Task input:

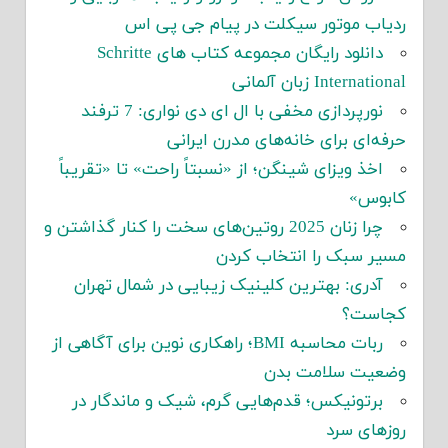
ردیاب موتور سیکلت در پیام جی پی اس
دانلود رایگان مجموعه کتاب های Schritte
International زبان آلمانی
نورپردازی مخفی با ال ای دی نواری: 7 ترفند
حرفه‌ای برای خانه‌های مدرن ایرانی
اخذ ویزای شینگن؛ از «نسبتاً راحت» تا «تقریباً
کابوس»
چرا زنان 2025 روتین‌های سخت را کنار گذاشتن و
مسیر سبک را انتخاب کردن
آدری: بهترین کلینیک زیبایی در شمال تهران
کجاست؟
ربات محاسبه BMI؛ راهکاری نوین برای آگاهی از
وضعیت سلامت بدن
برتونیکس؛ قدم‌هایی گرم، شیک و ماندگار در
روزهای سرد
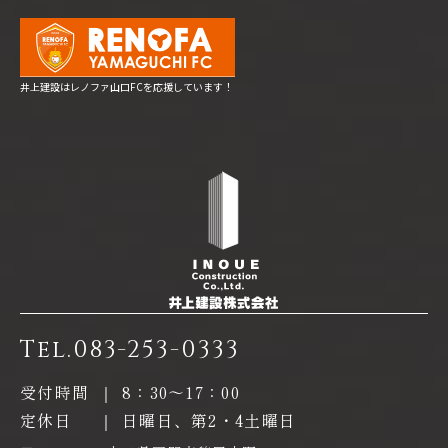
井上建設はレノファ山口FCを応援しています！
Tel.
083-253-0333
受付時間
｜
8：30〜17：00
定休日
｜
日曜日、第2・4土曜日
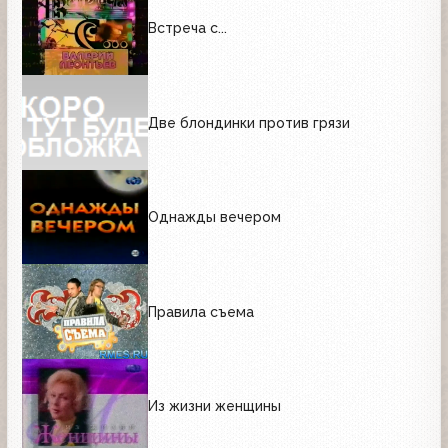
Встреча с...
Две блондинки против грязи
Однажды вечером
Правила съема
Из жизни женщины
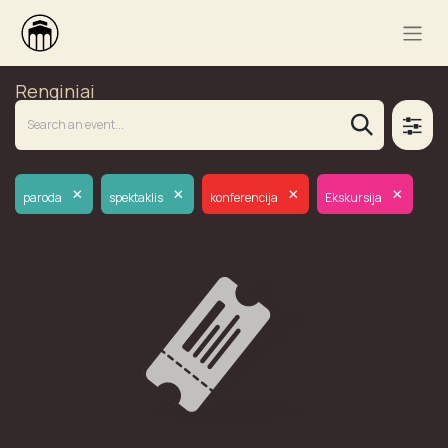
Renginiai
×
×
×
×
paroda
spektaklis
konferencija
Ekskursija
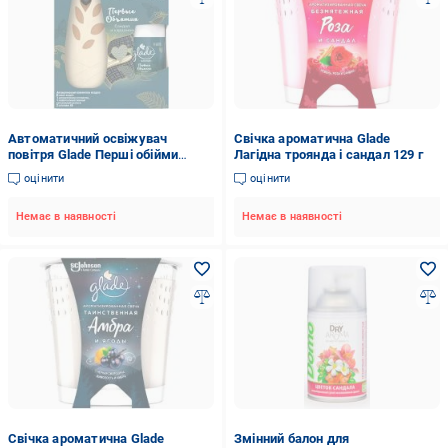
Автоматичний освіжувач
Свічка ароматична Glade
повітря Glade Перші обійми
Лагідна троянда і сандал 129 г
Сандал і Кармадон 269 мл
оцінити
оцінити
Немає в наявності
Немає в наявності
Свічка ароматична Glade
Змінний балон для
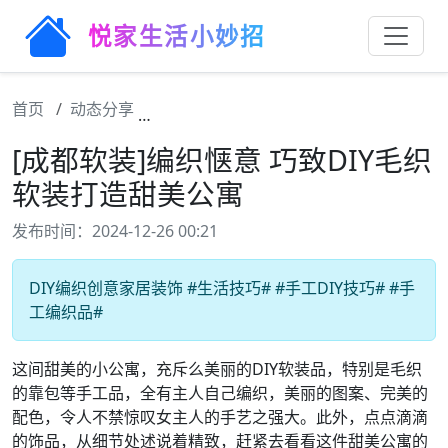
悦家生活小妙招
首页
动态分享
[成都软装]编织惬意 巧致DIY毛织软装
[成都软装]编织惬意 巧致DIY毛织
软装打造甜美公寓
发布时间：2024-12-26 00:21
DIY编织创意家居装饰 #生活技巧# #手工DIY技巧# #手
工编织品#
这间甜美的小公寓，充斥么美丽的DIY软装品，特别是毛织
的靠包等手工品，全有主人自己编织，美丽的图案、完美的
配色，令人不禁惊叹女主人的手艺之强大。此外，点点滴滴
的饰品，从细节处述说着精致，赶紧去看看这件甜美公寓的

What to work on:
Your job is to transcribe the records exactly and in full. Pictures are not part of the copy.

Task result:
ردیاب موتور سیکلت در پیام جی پی اس
دانلود رایگان مجموعه کتاب های Schritte
International زبان آلمانی
نورپردازی مخفی با ال ای دی نواری: 7 ترفند
حرفه‌ای برای خانه‌های مدرن ایرانی
اخذ ویزای شینگن؛ از «نسبتاً راحت» تا «تقریباً
کابوس»
چرا زنان 2025 روتین‌های سخت را کنار گذاشتن و
مسیر سبک را انتخاب کردن
آدری: بهترین کلینیک زیبایی در شمال تهران
کجاست؟
ربات محاسبه BMI؛ راهکاری نوین برای آگاهی از
وضعیت سلامت بدن
برتونیکس؛ قدم‌هایی گرم، شیک و ماندگار در
روزهای سرد
井上建設はレノファ山口FCを応援しています！
Tel.
083-253-0333
受付時間
｜
8：30〜17：00
定休日
｜
日曜日、第2・4土曜日
Встреча с...
Две блондинки против грязи
Однажды вечером
Правила съема
Из жизни женщины
Renginiai
×
×
×
×
paroda
spektaklis
konferencija
Ekskursija
Автоматичний освіжувач
Свічка ароматична Glade
повітря Glade Перші обійми
Лагідна троянда і сандал 129 г
Сандал і Кармадон 269 мл
оцінити
оцінити
Немає в наявності
Немає в наявності
Свічка ароматична Glade
Змінний балон для
悦家生活小妙招
首页
动态分享
[成都软装]编织惬意 巧致DIY毛织软装
[成都软装]编织惬意 巧致DIY毛织
软装打造甜美公寓
发布时间：2024-12-26 00:21
DIY编织创意家居装饰 #生活技巧# #手工DIY技巧# #手
工编织品#
这间甜美的小公寓，充斥么美丽的DIY软装品，特别是毛织
的靠包等手工品，全有主人自己编织，美丽的图案、完美的
配色，令人不禁惊叹女主人的手艺之强大。此外，点点滴滴
的饰品，从细节处述说着精致，赶紧去看看这件甜美公寓的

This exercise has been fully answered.